Mart ayının son haftasında uluslararası dijital yayın platformu Netflix üzerinde Ali Tabrizi’nin yönetmenliğini yaptığı ve daha önce de tartışmalı belgesellerin yapımcılığını yapan Kip Andersen’in yapımcılığını üstlendiği Seaspiracy: Denizler Komplosu belgeseli yayına girdi. Belgesel yayına girdiği gibi kısa bir sürede izlenme rekorları kırdı ve pek çok tartışmayı tetikledi. Belgesel aslında ivedi bir şekilde tartışmaya açılması gereken ve kapitalist-emperyalist sistemin son hızla sürdürdüğü ekolojik talanın özellikle de okyanuslarla ilgili olan pek çok kısmına değiniyor. Bunlar arasında; plastik deniz çöplüğü, ‘’hayalet ağlar’’, bütün dünyada süregitmekte olan aşırı avlanma da var. Belgesel ekolojiyle ilgili bu meselelere girdiği gibi ‘’sürdürülebilirliğin’’ mümkün olup olmadığını, balık çiftliklerinin bir çözüm olup olmadığını ve de balıkçılık endüstrisindeki köle emeğine de değiniyor. Değindiği meseleler insanlığın ve gezegenin geleceği için önemli olmakla beraber belgesel son tahlilde bütün bu meseleleri ‘’bireysel tercihlere’’ ve hükümetlerin uygulaması gereken reformlara indirgeyerek burjuva hakkının dar ufkunun ağlarına takılıp kalıyor. Ancak yine de belgesel içerisindeki bu önemli meseleleri gerçek bir çözüm olasılığıyla beraber tartışmaya açmak gerekiyor.

Aşırı Avlanma

Belgeselin değindiği temel sorunlardan bir tanesi dünya denizlerinin 1/3’ünde balıkların aşırı avlanması bu aynı zamanda bütün bir deniz ekosisteminin ve dolayısıyla da biyoçeşitliliğinin zarar alması anlamına geliyor, dünya oksijen stokunun %85’inin okyanuslardan geldiği hesaba katılacak olursa bu çok ciddi bir sorun arz ediyor. [i] Belgeselde bütün detaylarıyla incelenmemekle beraber bu milyar dolarlık endüstrinin ‘’doğal’’ avlanmada kullandığı üç yaygın yöntem var, bunlar sırasıyla; paraketeli uzatma ağı, trol ağı ve gırgır ağı.

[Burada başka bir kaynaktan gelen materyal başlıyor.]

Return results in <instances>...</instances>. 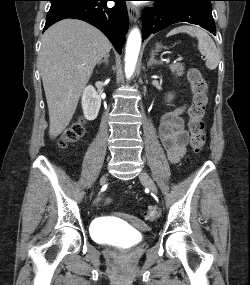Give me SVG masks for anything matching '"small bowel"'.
I'll return each instance as SVG.
<instances>
[{
  "instance_id": "small-bowel-1",
  "label": "small bowel",
  "mask_w": 250,
  "mask_h": 285,
  "mask_svg": "<svg viewBox=\"0 0 250 285\" xmlns=\"http://www.w3.org/2000/svg\"><path fill=\"white\" fill-rule=\"evenodd\" d=\"M186 105L163 115L159 125V134L167 156L172 163H178L185 154L189 134L185 129L182 114Z\"/></svg>"
}]
</instances>
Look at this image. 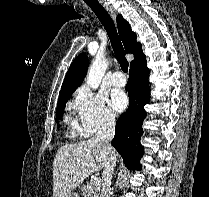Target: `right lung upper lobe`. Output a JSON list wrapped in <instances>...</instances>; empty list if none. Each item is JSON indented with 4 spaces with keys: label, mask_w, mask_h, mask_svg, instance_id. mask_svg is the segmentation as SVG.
<instances>
[{
    "label": "right lung upper lobe",
    "mask_w": 209,
    "mask_h": 197,
    "mask_svg": "<svg viewBox=\"0 0 209 197\" xmlns=\"http://www.w3.org/2000/svg\"><path fill=\"white\" fill-rule=\"evenodd\" d=\"M117 27L126 52L134 54L135 58L130 63V66L145 58L146 56L143 54L141 44L136 41V34L131 30L129 23L121 15L117 16ZM88 65L89 61L85 54H80L75 58L66 73L59 99L75 91L80 86L86 76Z\"/></svg>",
    "instance_id": "1"
}]
</instances>
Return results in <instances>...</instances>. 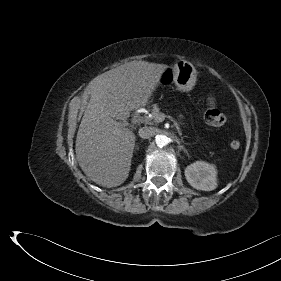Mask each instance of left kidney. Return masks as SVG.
Listing matches in <instances>:
<instances>
[{"instance_id":"obj_1","label":"left kidney","mask_w":281,"mask_h":281,"mask_svg":"<svg viewBox=\"0 0 281 281\" xmlns=\"http://www.w3.org/2000/svg\"><path fill=\"white\" fill-rule=\"evenodd\" d=\"M187 182L195 189L212 191L217 187V171L214 165L196 161L185 169Z\"/></svg>"}]
</instances>
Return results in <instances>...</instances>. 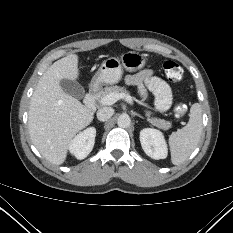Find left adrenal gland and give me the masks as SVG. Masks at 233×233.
<instances>
[{
  "label": "left adrenal gland",
  "instance_id": "1",
  "mask_svg": "<svg viewBox=\"0 0 233 233\" xmlns=\"http://www.w3.org/2000/svg\"><path fill=\"white\" fill-rule=\"evenodd\" d=\"M133 115H136V116H138V117H140V118L143 119V116H141L140 114H138V113H136V112H133Z\"/></svg>",
  "mask_w": 233,
  "mask_h": 233
}]
</instances>
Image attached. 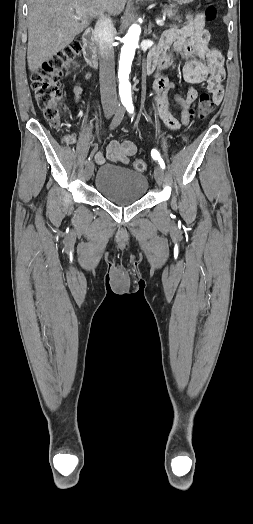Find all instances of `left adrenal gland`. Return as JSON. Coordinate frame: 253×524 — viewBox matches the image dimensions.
Wrapping results in <instances>:
<instances>
[{
  "label": "left adrenal gland",
  "instance_id": "left-adrenal-gland-1",
  "mask_svg": "<svg viewBox=\"0 0 253 524\" xmlns=\"http://www.w3.org/2000/svg\"><path fill=\"white\" fill-rule=\"evenodd\" d=\"M151 28H152V24L150 23L149 24V33H151ZM154 37H155V35H154Z\"/></svg>",
  "mask_w": 253,
  "mask_h": 524
}]
</instances>
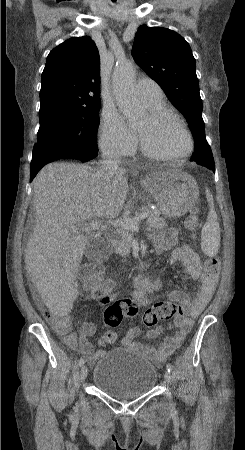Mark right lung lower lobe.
Wrapping results in <instances>:
<instances>
[{"mask_svg": "<svg viewBox=\"0 0 245 450\" xmlns=\"http://www.w3.org/2000/svg\"><path fill=\"white\" fill-rule=\"evenodd\" d=\"M97 154V151L95 152H60L56 154H52L50 156L44 157L41 160H39L36 164H31L30 172H31V178L30 182L33 180V178L36 176L38 171L48 162H51L56 159H62V158H72V159H78L81 161H88L94 158Z\"/></svg>", "mask_w": 245, "mask_h": 450, "instance_id": "right-lung-lower-lobe-1", "label": "right lung lower lobe"}]
</instances>
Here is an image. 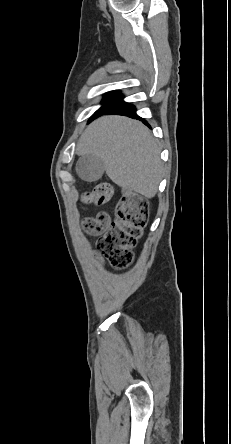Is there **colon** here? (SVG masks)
I'll return each mask as SVG.
<instances>
[{
	"label": "colon",
	"mask_w": 231,
	"mask_h": 444,
	"mask_svg": "<svg viewBox=\"0 0 231 444\" xmlns=\"http://www.w3.org/2000/svg\"><path fill=\"white\" fill-rule=\"evenodd\" d=\"M113 194L108 183H101L84 195L86 203L103 205ZM148 202L135 193H125L119 201L116 216L111 220L107 213L85 218L83 229L90 235L99 236L98 249L114 267L125 268L133 260L132 249L142 236L148 220Z\"/></svg>",
	"instance_id": "colon-1"
}]
</instances>
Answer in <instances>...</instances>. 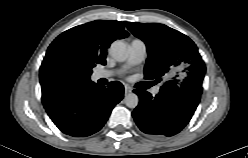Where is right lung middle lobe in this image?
<instances>
[{
	"label": "right lung middle lobe",
	"mask_w": 248,
	"mask_h": 158,
	"mask_svg": "<svg viewBox=\"0 0 248 158\" xmlns=\"http://www.w3.org/2000/svg\"><path fill=\"white\" fill-rule=\"evenodd\" d=\"M75 62L76 60L70 54H62L57 61V67L60 72L66 74L75 67Z\"/></svg>",
	"instance_id": "obj_1"
}]
</instances>
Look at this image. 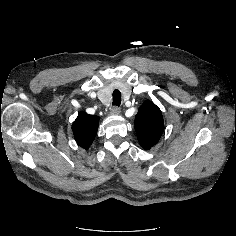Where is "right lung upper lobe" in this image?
Here are the masks:
<instances>
[{
    "instance_id": "obj_1",
    "label": "right lung upper lobe",
    "mask_w": 236,
    "mask_h": 236,
    "mask_svg": "<svg viewBox=\"0 0 236 236\" xmlns=\"http://www.w3.org/2000/svg\"><path fill=\"white\" fill-rule=\"evenodd\" d=\"M99 117L81 112L72 125L73 134L77 143L88 148L93 142L98 128Z\"/></svg>"
}]
</instances>
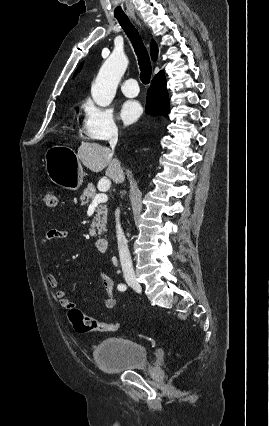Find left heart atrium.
Wrapping results in <instances>:
<instances>
[{
  "label": "left heart atrium",
  "mask_w": 269,
  "mask_h": 426,
  "mask_svg": "<svg viewBox=\"0 0 269 426\" xmlns=\"http://www.w3.org/2000/svg\"><path fill=\"white\" fill-rule=\"evenodd\" d=\"M142 114V107L138 101L127 100L120 108V119L124 124L135 122Z\"/></svg>",
  "instance_id": "39dd6f15"
}]
</instances>
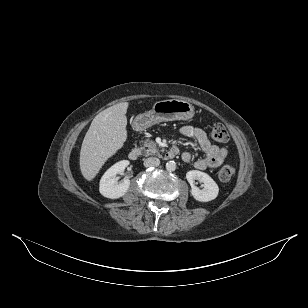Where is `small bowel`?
Masks as SVG:
<instances>
[{"label": "small bowel", "mask_w": 308, "mask_h": 308, "mask_svg": "<svg viewBox=\"0 0 308 308\" xmlns=\"http://www.w3.org/2000/svg\"><path fill=\"white\" fill-rule=\"evenodd\" d=\"M180 132L183 136L196 140L201 150L205 153L204 157L194 162V167L196 169L205 170L207 168H216L221 165L227 157V149L212 144L203 129L185 125L181 127ZM191 159L192 156L189 152L182 154V160L184 162L188 163Z\"/></svg>", "instance_id": "small-bowel-1"}]
</instances>
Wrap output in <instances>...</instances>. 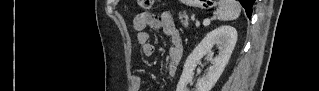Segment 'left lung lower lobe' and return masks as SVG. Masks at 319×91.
I'll list each match as a JSON object with an SVG mask.
<instances>
[{
  "instance_id": "0a47b994",
  "label": "left lung lower lobe",
  "mask_w": 319,
  "mask_h": 91,
  "mask_svg": "<svg viewBox=\"0 0 319 91\" xmlns=\"http://www.w3.org/2000/svg\"><path fill=\"white\" fill-rule=\"evenodd\" d=\"M241 5L245 8L246 14L248 18H251L252 15V6L255 2V0H238Z\"/></svg>"
}]
</instances>
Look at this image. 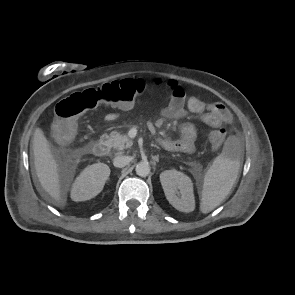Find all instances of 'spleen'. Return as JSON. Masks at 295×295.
<instances>
[{
	"label": "spleen",
	"mask_w": 295,
	"mask_h": 295,
	"mask_svg": "<svg viewBox=\"0 0 295 295\" xmlns=\"http://www.w3.org/2000/svg\"><path fill=\"white\" fill-rule=\"evenodd\" d=\"M235 138L229 137L222 153L204 176L200 211L209 213L229 194L239 173L240 161L234 156Z\"/></svg>",
	"instance_id": "3e777b00"
}]
</instances>
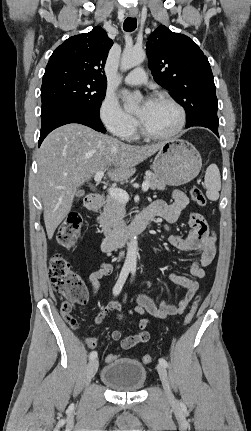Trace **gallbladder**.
Segmentation results:
<instances>
[{
    "label": "gallbladder",
    "instance_id": "gallbladder-1",
    "mask_svg": "<svg viewBox=\"0 0 251 431\" xmlns=\"http://www.w3.org/2000/svg\"><path fill=\"white\" fill-rule=\"evenodd\" d=\"M84 194H85V191H84V190H79V191L77 192L76 196H77V197H81V196H83Z\"/></svg>",
    "mask_w": 251,
    "mask_h": 431
}]
</instances>
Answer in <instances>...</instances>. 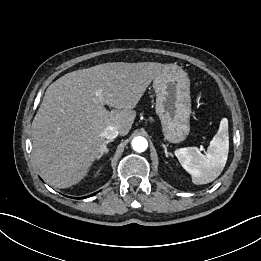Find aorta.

Paraketeli uzatma ağları onlarca, yüzlerce hatta bazen binlerce gemilik filolarla uzunluğu 120 km’ye kadar çıkan ve her aralıkta iğneleri olan ağlardır. Tahmin edilen rakamlara göre günde 27 milyon kanca bu şekilde suya atılıyor ve bu hedef dışında kalan 145 farklı türün de ölümü anlamına geliyor. Yapılan araştırmalara göre her yıl 4,5 milyon deniz hayvanı bu şekilde ölüyor. [ii] Parakete avcılığından en çok etkilenen deniz canlıları arasında yunuslar ve köpekbalıkları yer alıyor. Belgesel içerisinde pozitif bir faktör olarak bu canlıların neden ekosistemler için kritik bir önemde olduklarından bahsediliyor. Daha önceki bazı yazılarımızda ekosistemlerin ve biyoçeşitliliğin kritik öneminden bahsetmiştik, köpekbalıkları aslında bu hassas yapıdaki deniz ekosisteminin başrol oyuncusu hatta bunu insanın bağışıklık sistemine de benzetebiliriz. Köpekbalıkları deniz ekosistemindeki birincil yırtıcı ve türlerinin tükenmesi kısa süreliğine alttaki yırtıcıların türlerinin çoğalması anlamına geliyor, ancak bu sadece kısa süreli bir nüfus patlaması oluyor çünkü ikincil yırtıcıların sayısı arttıkça aşağıdaki türlerin sayıları dramatik bir şekilde azalıyor ve bu son tahlilde bütün türlerin neslinin tükenme tehlikesi anlamına geliyor. Yani bu hassas ekosistemde köpekbalıklarının olmaması bağışıklık sistemi alınmış bir insana benziyor. Bir diğer üzerinde durulması gereken avlanma yöntemi olan trol avcılığı huni biçimindeki devasa bir ağın saatte ortalama 5 kilometrelik bir alanı taranması anlamına geliyor, bunu Amazon yağmur ormanlarının tıraşlanması gibi de düşünebiliriz. Nitekim trol avcılığı sonucu trol ağlarına takılan canlıların %90’ı hedef dışı avlar olarak ölü bir şekilde denizlere geri atılıyor.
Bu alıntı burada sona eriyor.